Faculty write open letter to administration

Written By Josh Croup, Editor-in-Chief

Members of Point Park’s faculty submitted an open letter Tuesday addressed to President Paul Hennigan and members of administration asking them to address concerns surrounding the recent election of Donald Trump.

Faculty Assembly President Matt Pascal sent the letter to full-time faculty members asking for signatures on the petition to the university. Since then, dozens of students and alumni have also signed the petition.

President Hennigan issued a response two days following the publication of the letter.

The letter in its entirety obtained by the Globe is below.

Open Letter to President Hennigan and University Administrators

Dear President Hennigan and University Administrators,

We write to you in a spirit of collegiality and deep concern.

In light of the recent election results, we are worried for the safety of our students, colleagues, and communities. The policies and culture that president-elect Donald Trump has endorsed have created an atmosphere of palpable fear, particularly among people of color, women, Muslims, documented and undocumented migrants, and those who identify as lesbian, gay, bisexual, transgender, and/or queer.

We sat with our students in the days after the election, listened to their fears, and saw their tears.

Our students of color are afraid that they will be attacked, denigrated, and racially profiled. Our female students are afraid that they will be further objectified, attacked, ignored, and will lose their reproductive rights. Our Muslim students are afraid that they will be attacked and treated as second-class citizens; many fear for the safety of their families both in the US and abroad. Our foreign students are afraid that they will be attacked, discriminated against, and deported. Our LGBTQ students are afraid that they will be attacked, harassed, and lose their rights.

These and many other fears are not unfounded nor were they born on November 8, 2016. But the president-elect’s comments and policy proposals legitimize and institutionalize a culture of misogyny, racism, Islamophobia, homophobia, transphobia, and xenophobia.

Several human rights organizations, including the Southern Law Poverty Center, Council on American Islamic Relations, the NAACP, ACLU, and Human Rights Watch have already noted a sharp increase in the number of hate crimes against African Americans, immigrants, Muslims, and people who identify as LGBTQ. Black students at the University of Pennsylvania, for example, recently received racist text messages openly calling for their lynching. Women have reported men threatening to “grab them by the pussy.” A number of acts of bigotry, harassment, and violence against members of the LGBTQ community have been reported as well.

In the wake of these threats to our students, colleagues, and communities, we are concerned by the university’s relative silence on these matters.

We would like the university’s administration to publicly address these threats and respond to several questions that many of us have been holding:

– Is the university planning to take any additional steps on campus and in the public arena to ensure the safety of our minority students, faculty, and staff, many of whom are newly threatened by the Trump administration?

– Does the Counseling Center recognize the impact of offering group therapy for Trump supporters on at-risk students, faculty, staff, and community members?

– Will the university publicly advocate against the proposed policy to immediately deport up to three million undocumented migrants, some of whom may be our students?

– Will the university pledge to make Point Park University a “sanctuary campus” for any and all undocumented students?

– Will the university speak out against the racism, misogyny, Islamophobia, homophobia, transphobia, and xenophobia for which the Trump campaign has provided such a legitimizing mouthpiece?

– Will the university speak out in favor of the rights and freedoms of our female students and colleagues?

We are proud to work at a university in which safe spaces for women, people of color, LGBTQ people, international students, and religious minorities already exist.
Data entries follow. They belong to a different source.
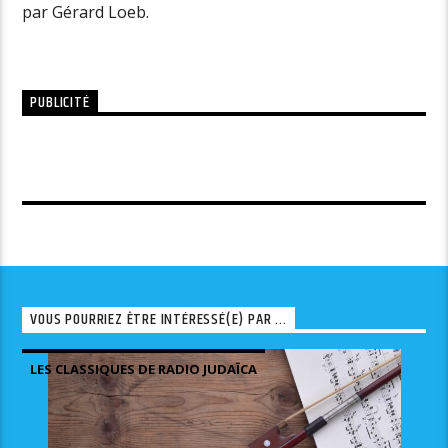
par Gérard Loeb.
PUBLICITÉ
VOUS POURRIEZ ÊTRE INTÉRESSÉ(E) PAR ...
LES CLASSIQUES DE RADIO JUDAÏCA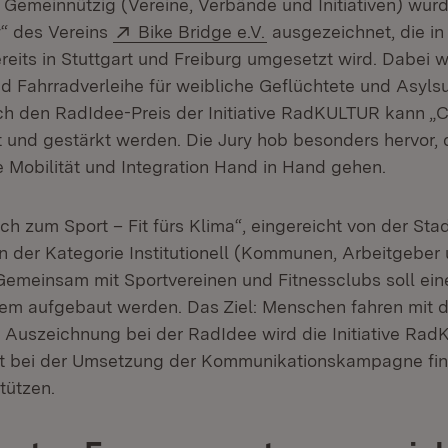
e Gemeinnützig (Vereine, Verbände und Initiativen) wurd
Extern:
(Öffnet in neuem Fens
y“ des Vereins
Bike Bridge e.V.
ausgezeichnet, die i
eits in Stuttgart und Freiburg umgesetzt wird. Dabei 
d Fahrradverleihe für weibliche Geflüchtete und Asyl
h den RadIdee-Preis der Initiative RadKULTUR kann „Cy
t und gestärkt werden. Die Jury hob besonders hervor, 
e Mobilität und Integration Hand in Hand gehen.
ich zum Sport – Fit fürs Klima“, eingereicht von der Stadt
n der Kategorie Institutionell
(
Kommunen, Arbeitgeber 
emeinsam mit Sportvereinen und Fitnessclubs soll ei
em aufgebaut werden. Das Ziel: Menschen fahren mit
e Auszeichnung bei der RadIdee wird die Initiative Rad
dt bei der Umsetzung der Kommunikationskampagne fin
tützen.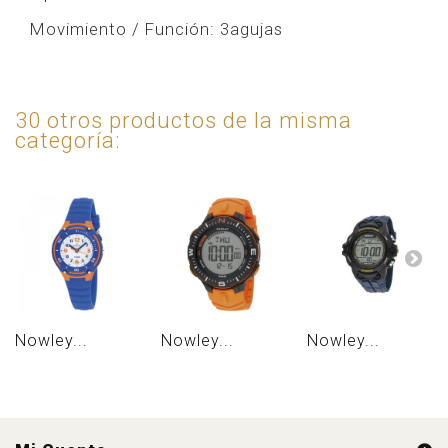
Movimiento / Función:
3agujas
30 otros productos de la misma
categoría:
Nowley...
Nowley...
Nowley...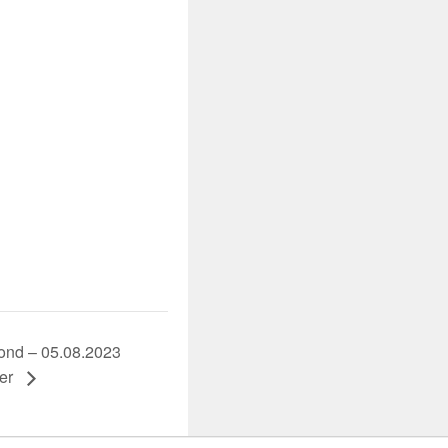
nd – 05.08.2023
der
But given the change in atmosphere in the country and the potential changes in policy, we plead with the university’s administration to reinforce a firm no-tolerance stance against hatred, violence, and bigotry of any form, and we ask for your commitment in joining us in taking concrete steps that will ensure that our university and the communities around us are safe spaces for all people.

This is not the time for neutrality or silence.